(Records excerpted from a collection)

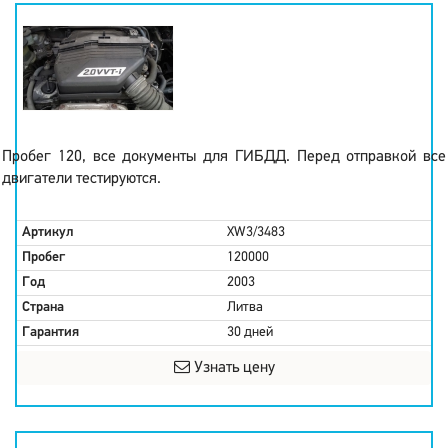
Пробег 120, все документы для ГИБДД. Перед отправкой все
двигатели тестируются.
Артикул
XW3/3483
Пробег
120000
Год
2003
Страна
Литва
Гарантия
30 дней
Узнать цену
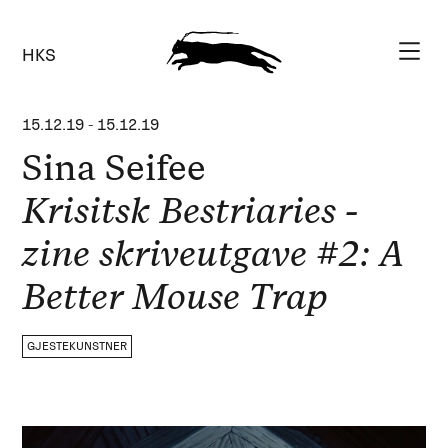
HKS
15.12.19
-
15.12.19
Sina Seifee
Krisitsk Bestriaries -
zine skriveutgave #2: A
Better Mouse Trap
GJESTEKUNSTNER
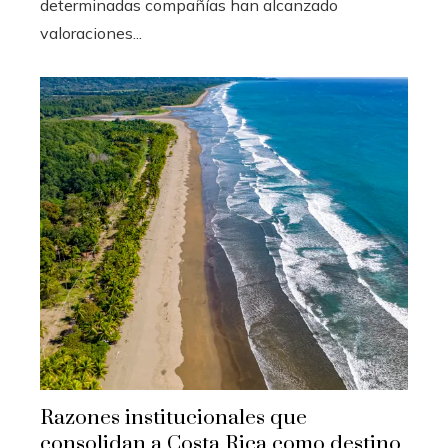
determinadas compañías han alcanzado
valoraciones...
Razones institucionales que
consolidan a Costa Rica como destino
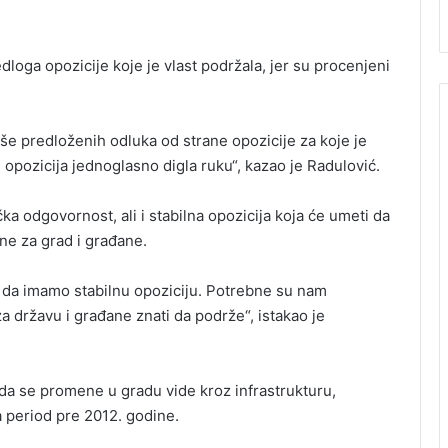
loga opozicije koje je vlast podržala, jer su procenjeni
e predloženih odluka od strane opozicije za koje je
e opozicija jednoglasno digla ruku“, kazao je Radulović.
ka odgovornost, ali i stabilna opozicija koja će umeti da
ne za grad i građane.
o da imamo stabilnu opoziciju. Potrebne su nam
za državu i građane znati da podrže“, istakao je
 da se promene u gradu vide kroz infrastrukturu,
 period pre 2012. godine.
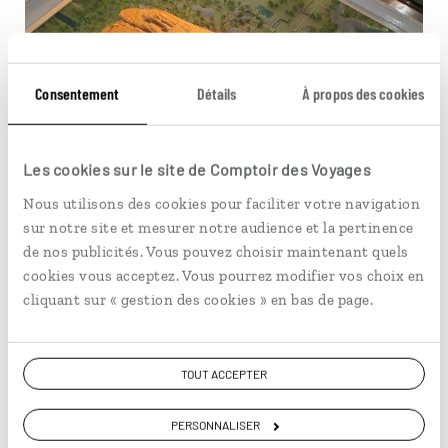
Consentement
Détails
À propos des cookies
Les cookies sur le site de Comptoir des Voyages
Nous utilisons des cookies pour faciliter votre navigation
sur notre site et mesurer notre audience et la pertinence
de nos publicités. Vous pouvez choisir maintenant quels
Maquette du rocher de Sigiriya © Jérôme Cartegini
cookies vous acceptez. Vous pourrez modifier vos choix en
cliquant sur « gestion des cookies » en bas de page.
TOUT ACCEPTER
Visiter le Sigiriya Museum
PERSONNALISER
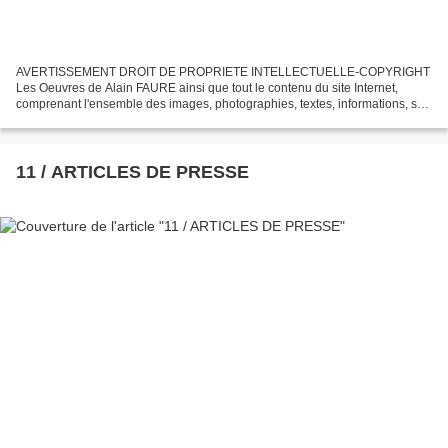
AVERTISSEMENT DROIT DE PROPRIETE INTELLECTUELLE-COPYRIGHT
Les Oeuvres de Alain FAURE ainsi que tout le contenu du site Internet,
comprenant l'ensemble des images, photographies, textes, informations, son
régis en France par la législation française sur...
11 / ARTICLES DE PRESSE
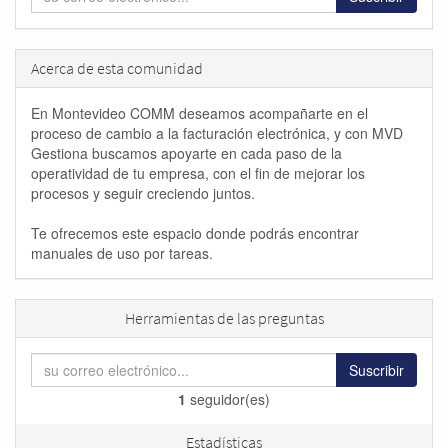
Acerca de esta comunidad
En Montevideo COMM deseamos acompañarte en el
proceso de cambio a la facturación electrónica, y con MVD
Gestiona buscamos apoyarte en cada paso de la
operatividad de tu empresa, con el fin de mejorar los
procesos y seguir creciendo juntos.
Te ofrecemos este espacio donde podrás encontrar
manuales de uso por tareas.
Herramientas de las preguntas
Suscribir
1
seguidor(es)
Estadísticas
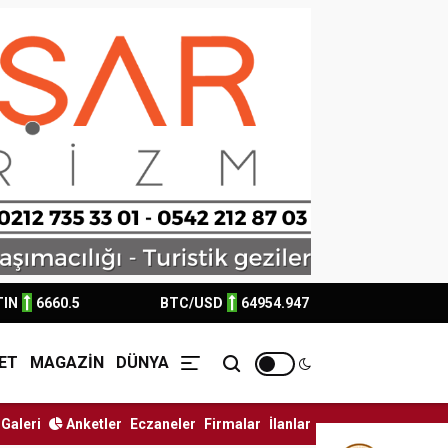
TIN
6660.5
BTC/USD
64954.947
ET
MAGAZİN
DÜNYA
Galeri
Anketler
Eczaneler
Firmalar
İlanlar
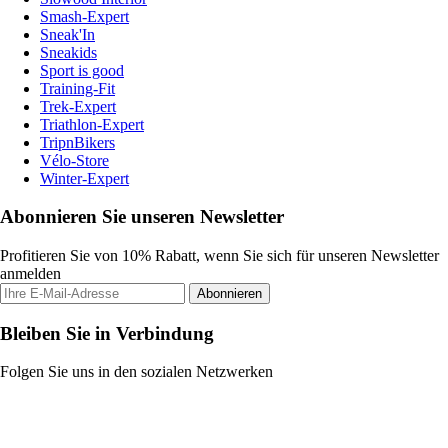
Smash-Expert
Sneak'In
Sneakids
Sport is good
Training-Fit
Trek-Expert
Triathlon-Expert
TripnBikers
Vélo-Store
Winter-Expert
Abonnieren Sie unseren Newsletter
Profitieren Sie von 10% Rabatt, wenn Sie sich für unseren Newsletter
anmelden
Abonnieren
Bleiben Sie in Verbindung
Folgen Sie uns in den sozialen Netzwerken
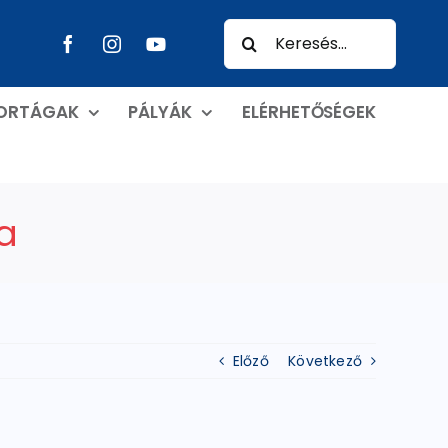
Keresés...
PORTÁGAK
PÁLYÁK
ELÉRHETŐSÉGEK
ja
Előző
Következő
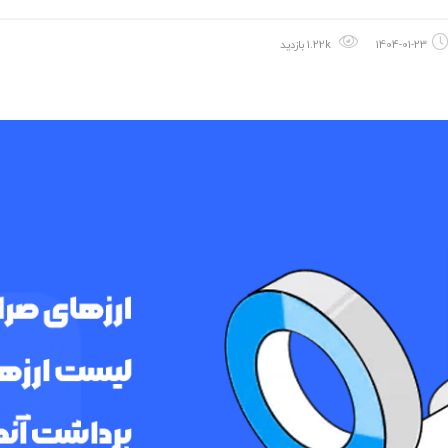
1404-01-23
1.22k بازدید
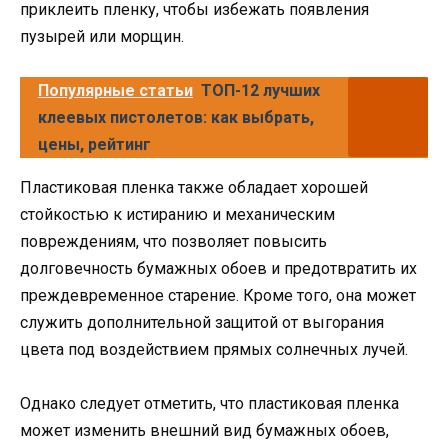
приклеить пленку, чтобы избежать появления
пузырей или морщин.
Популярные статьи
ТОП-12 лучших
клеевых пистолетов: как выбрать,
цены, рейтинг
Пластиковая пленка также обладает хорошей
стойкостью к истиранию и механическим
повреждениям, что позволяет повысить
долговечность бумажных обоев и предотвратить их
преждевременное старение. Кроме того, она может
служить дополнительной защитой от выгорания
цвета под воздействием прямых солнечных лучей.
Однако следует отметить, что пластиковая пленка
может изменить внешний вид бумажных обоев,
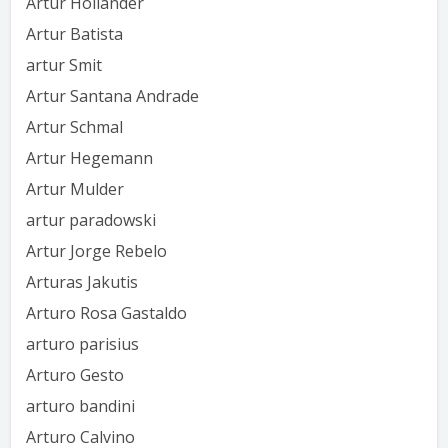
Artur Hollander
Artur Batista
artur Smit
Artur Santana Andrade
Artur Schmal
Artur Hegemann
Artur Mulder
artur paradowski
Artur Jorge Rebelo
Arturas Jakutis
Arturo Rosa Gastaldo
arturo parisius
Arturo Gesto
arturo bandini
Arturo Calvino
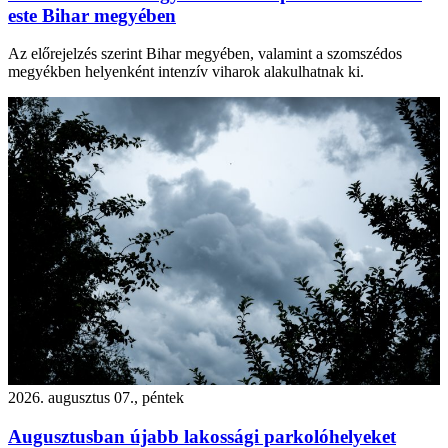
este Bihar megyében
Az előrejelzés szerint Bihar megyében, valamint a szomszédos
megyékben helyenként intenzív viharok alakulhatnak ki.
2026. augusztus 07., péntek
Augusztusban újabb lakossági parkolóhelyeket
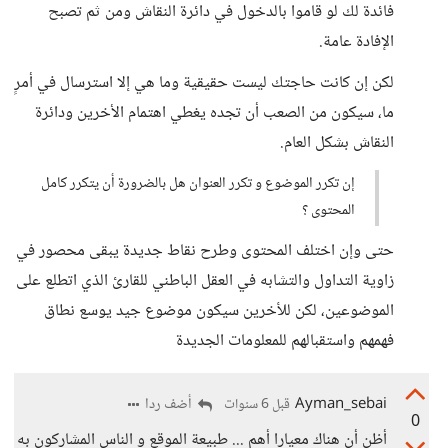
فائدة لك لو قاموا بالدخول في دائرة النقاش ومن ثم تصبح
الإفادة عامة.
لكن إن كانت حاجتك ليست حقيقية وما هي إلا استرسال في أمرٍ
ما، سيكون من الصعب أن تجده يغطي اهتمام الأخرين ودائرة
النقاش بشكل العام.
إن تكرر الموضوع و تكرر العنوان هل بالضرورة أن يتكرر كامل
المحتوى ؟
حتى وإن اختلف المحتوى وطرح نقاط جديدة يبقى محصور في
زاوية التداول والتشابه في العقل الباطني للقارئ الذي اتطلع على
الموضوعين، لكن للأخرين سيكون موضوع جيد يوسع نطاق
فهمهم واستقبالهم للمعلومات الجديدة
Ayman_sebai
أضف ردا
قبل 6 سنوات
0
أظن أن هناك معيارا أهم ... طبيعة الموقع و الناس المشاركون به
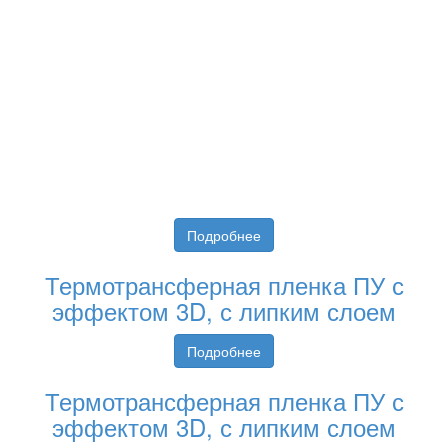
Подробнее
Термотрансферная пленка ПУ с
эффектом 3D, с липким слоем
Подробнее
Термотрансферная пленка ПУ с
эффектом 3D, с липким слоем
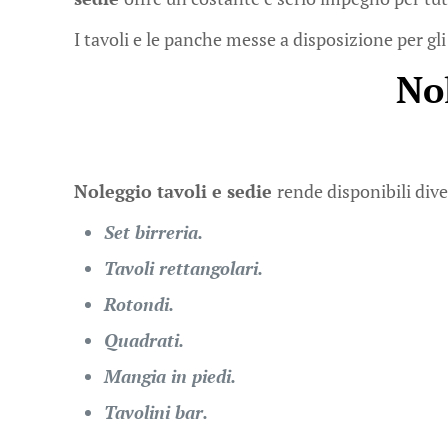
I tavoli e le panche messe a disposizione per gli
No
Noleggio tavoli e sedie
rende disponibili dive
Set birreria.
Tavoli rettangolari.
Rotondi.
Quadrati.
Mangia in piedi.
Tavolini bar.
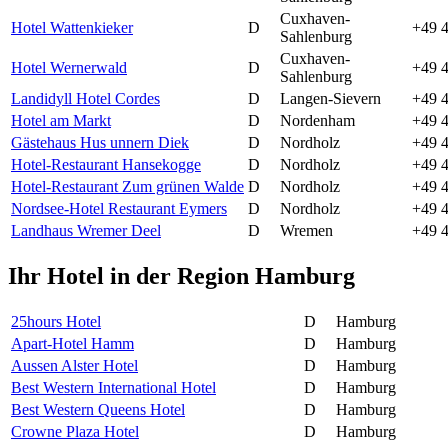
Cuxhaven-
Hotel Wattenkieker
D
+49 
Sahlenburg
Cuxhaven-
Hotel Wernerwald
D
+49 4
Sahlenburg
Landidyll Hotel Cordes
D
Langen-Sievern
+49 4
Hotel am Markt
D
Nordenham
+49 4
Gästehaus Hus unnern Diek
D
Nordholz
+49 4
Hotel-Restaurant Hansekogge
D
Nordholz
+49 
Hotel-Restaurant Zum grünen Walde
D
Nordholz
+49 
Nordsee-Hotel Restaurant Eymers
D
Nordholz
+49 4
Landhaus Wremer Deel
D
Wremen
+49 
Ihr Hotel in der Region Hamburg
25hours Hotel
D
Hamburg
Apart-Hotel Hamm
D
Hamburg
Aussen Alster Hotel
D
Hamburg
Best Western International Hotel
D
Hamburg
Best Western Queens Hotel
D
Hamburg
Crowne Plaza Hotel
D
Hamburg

### Task to complete:
Return the entries verbatim, pictures excluded.

### Exercise result:
Пробег 120, все документы для ГИБДД. Перед отправкой все
двигатели тестируются.
Артикул
XW3/3483
Пробег
120000
Год
2003
Страна
Литва
Гарантия
30 дней
Узнать цену
HKS
15.12.19
-
15.12.19
Sina Seifee
Krisitsk Bestriaries -
zine skriveutgave #2: A
Better Mouse Trap
GJESTEKUNSTNER
determinadas compañías han alcanzado
valoraciones...
Razones institucionales que
consolidan a Costa Rica como destino
loga opozicije koje je vlast podržala, jer su procenjeni
e predloženih odluka od strane opozicije za koje je
e opozicija jednoglasno digla ruku“, kazao je Radulović.
ka odgovornost, ali i stabilna opozicija koja će umeti da
ne za grad i građane.
o da imamo stabilnu opoziciju. Potrebne su nam
za državu i građane znati da podrže“, istakao je
 da se promene u gradu vide kroz infrastrukturu,
 period pre 2012. godine.
Consentement
Détails
À propos des cookies
Les cookies sur le site de Comptoir des Voyages
Nous utilisons des cookies pour faciliter votre navigation
sur notre site et mesurer notre audience et la pertinence
de nos publicités. Vous pouvez choisir maintenant quels
Maquette du rocher de Sigiriya © Jérôme Cartegini
cookies vous acceptez. Vous pourrez modifier vos choix en
cliquant sur « gestion des cookies » en bas de page.
TOUT ACCEPTER
Visiter le Sigiriya Museum
PERSONNALISER
AVERTISSEMENT DROIT DE PROPRIETE INTELLECTUELLE-COPYRIGHT
Les Oeuvres de Alain FAURE ainsi que tout le contenu du site Internet,
comprenant l'ensemble des images, photographies, textes, informations, son
régis en France par la législation française sur...
11 / ARTICLES DE PRESSE
Acerca de esta comunidad
En Montevideo COMM deseamos acompañarte en el
proceso de cambio a la facturación electrónica, y con MVD
Gestiona buscamos apoyarte en cada paso de la
operatividad de tu empresa, con el fin de mejorar los
procesos y seguir creciendo juntos.
Te ofrecemos este espacio donde podrás encontrar
manuales de uso por tareas.
Herramientas de las preguntas
Suscribir
1
seguidor(es)
Estadísticas
TIN
6660.5
BTC/USD
64954.947
ET
MAGAZİN
DÜNYA
Galeri
Anketler
Eczaneler
Firmalar
İlanlar
Smash-Expert
Sneak'In
Sneakids
Sport is good
Training-Fit
Trek-Expert
Triathlon-Expert
TripnBikers
Vélo-Store
Winter-Expert
Abonnieren Sie unseren Newsletter
Profitieren Sie von 10% Rabatt, wenn Sie sich für unseren Newsletter
anmelden
Abonnieren
Bleiben Sie in Verbindung
Folgen Sie uns in den sozialen Netzwerken
Keresés...
PORTÁGAK
PÁLYÁK
ELÉRHETŐSÉGEK
ja
Előző
Következő
1404-01-23
1.22k بازدید
приклеить пленку, чтобы избежать появления
пузырей или морщин.
Популярные статьи
ТОП-12 лучших
клеевых пистолетов: как выбрать,
цены, рейтинг
Пластиковая пленка также обладает хорошей
стойкостью к истиранию и механическим
повреждениям, что позволяет повысить
долговечность бумажных обоев и предотвратить их
преждевременное старение. Кроме того, она может
служить дополнительной защитой от выгорания
цвета под воздействием прямых солнечных лучей.
Однако следует отметить, что пластиковая пленка
может изменить внешний вид бумажных обоев,
Artur Hollander
Artur Batista
artur Smit
Artur Santana Andrade
Artur Schmal
Artur Hegemann
Artur Mulder
artur paradowski
Artur Jorge Rebelo
Arturas Jakutis
Arturo Rosa Gastaldo
arturo parisius
Arturo Gesto
arturo bandini
Arturo Calvino
este Bihar megyében
Az előrejelzés szerint Bihar megyében, valamint a szomszédos
megyékben helyenként intenzív viharok alakulhatnak ki.
2026. augusztus 07., péntek
Augusztusban újabb lakossági parkolóhelyeket
فائدة لك لو قاموا بالدخول في دائرة النقاش ومن ثم تصبح
الإفادة عامة.
لكن إن كانت حاجتك ليست حقيقية وما هي إلا استرسال في أمرٍ
ما، سيكون من الصعب أن تجده يغطي اهتمام الأخرين ودائرة
النقاش بشكل العام.
إن تكرر الموضوع و تكرر العنوان هل بالضرورة أن يتكرر كامل
المحتوى ؟
حتى وإن اختلف المحتوى وطرح نقاط جديدة يبقى محصور في
زاوية التداول والتشابه في العقل الباطني للقارئ الذي اتطلع على
الموضوعين، لكن للأخرين سيكون موضوع جيد يوسع نطاق
فهمهم واستقبالهم للمعلومات الجديدة
Ayman_sebai
أضف ردا
قبل 6 سنوات
0
أظن أن هناك معيارا أهم ... طبيعة الموقع و الناس المشاركون به
Подробнее
Термотрансферная пленка ПУ с
эффектом 3D, с липким слоем
Подробнее
Термотрансферная пленка ПУ с
эффектом 3D, с липким слоем
I tavoli e le panche messe a disposizione per gli
No
Noleggio tavoli e sedie
rende disponibili dive
Set birreria.
Tavoli rettangolari.
Rotondi.
Quadrati.
Mangia in piedi.
Tavolini bar.
Cuxhaven-
Hotel Wattenkieker
D
+49 
Sahlenburg
Cuxhaven-
Hotel Wernerwald
D
+49 4
Sahlenburg
Landidyll Hotel Cordes
D
Langen-Sievern
+49 4
Hotel am Markt
D
Nordenham
+49 4
Gästehaus Hus unnern Diek
D
Nordholz
+49 4
Hotel-Restaurant Hansekogge
D
Nordholz
+49 
Hotel-Restaurant Zum grünen Walde
D
Nordholz
+49 
Nordsee-Hotel Restaurant Eymers
D
Nordholz
+49 4
Landhaus Wremer Deel
D
Wremen
+49 
Ihr Hotel in der Region Hamburg
25hours Hotel
D
Hamburg
Apart-Hotel Hamm
D
Hamburg
Aussen Alster Hotel
D
Hamburg
Best Western International Hotel
D
Hamburg
Best Western Queens Hotel
D
Hamburg
Crowne Plaza Hotel
D
Hamburg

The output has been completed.